The Central Intelligence Agency, which has recently thrust into the limelight its efforts to prevent leaks of national security information, has classified as "confidential" the details of a mock Ku Klux Klan meeting at the agency that is now being dismissed as "a tasteless joke."
The incident occurred around Christmas last year when a CIA officer and an outside consultant walked into a room called the "Ruffing Center" in the headquarters' computer services area, sources said.
According to the sources, the two were astonished at what they saw: There were perhaps 15 to 20 people in the room. Some wore cone-shaped hats made out of computer paper and they had a black man up against a wall. They appeared to be intimidating him.
After a few moments, the sources said, they let the black man go. The two interlopers asked what was going on. According to the sources, the two were told, " 'This is a Klan meeting. We're connected with the Baltimore Klavern,' or something to that effect."
Thus began what one intelligence official has described as "a tasteless joke" that got out of control. But the incident and subsequent remarks were taken seriously enough at the time that they led to complaints to the CIA inspector general and an internal investigation, and finally to inquiries from the Senate Select Committee on Intelligence.

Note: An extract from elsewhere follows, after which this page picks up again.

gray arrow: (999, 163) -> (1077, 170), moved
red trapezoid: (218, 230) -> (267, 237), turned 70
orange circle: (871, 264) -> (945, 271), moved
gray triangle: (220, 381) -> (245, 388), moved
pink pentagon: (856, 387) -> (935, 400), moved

Several weeks ago, the CIA submitted a report to intelligence committee Chairman David F. Durenberger (R-Minn.) and Vice Chairman Patrick J. Leahy (D-Vt.) but classified it as "confidential."
"I can't talk about it," Leahy said when asked about the report. "It's classified."
Durenberger said he was not familiar with the details. He said as he understood it, "There was something there, but it wasn't what it was cracked up to be."
According to the sources, the "joke" became an extended one. They said the outside consultant was asked, possibly in a subsequent discussion, whether she wanted to participate in KKK activities. She had put a note on a CIA bulletin board earlier saying she was a seamstress willing to take on some work, the sources said, and one of the putative Klansmen told her they needed robes or costumes.
The consultant, the sources continued, was also told that the purpose of the group was "to keep blacks and ethnics" -- which she took to be a reference to Hispanics and Asians -- "in their place."
The CIA officer with her also took the matter seriously, the sources said, and lodged a complaint. Later, when the officer asked about the status of his inquiry, he was reportedly told not to worry, that the targets of his complaint were no longer "doing anything that's dumb."
That was interpreted by some to mean that the supposed KKK unit was no longer holding meetings at agency headquarters, but CIA and Senate officials are emphatic in saying there never was a real Klan "meeting" to begin with.
"We are completely satisfied that there is not any KKK klavern or unit out there," intelligence committee aide David Holliday said for Leahy.
Under a 1982 executive order issued by President Reagan, "Information may not be classified . . . unless its disclosure reasonably could be expected to cause damage to the national security." The confidential stamp "shall be applied to information, the unauthorized disclosure of which reasonably could be expected to cause damage to the national security."
CIA spokeswoman Kathy Pherson said, "About all I can do for you is tell you the allegations about KKK activity were made in a Vienna Va. newspaper . . . . I think it was sometime last month. The allegations are completely false. They were investigated by the CIA's inspector general and shown to be without foundation."
The allegations, however, were not aired first in a Vienna newspaper. They first appeared in an article by former CIA official Victor Marchetti in the May 12 edition of Spotlight, a right-wing weekly tabloid published in Washington. Marchetti maintained that the Klan "meeting" was real and that the CIA was apparently "attempting to stonewall the story" until it could "come up with a plausible and hopefully acceptable explanation."
Bernard F. McMahon, staff director for the intelligence committee, said he understood that the incident took place "in a small office where everybody is friendly with everybody else. I don't remember what triggered the activity, but it was something innocuous. It was not a slur or a fight or anything."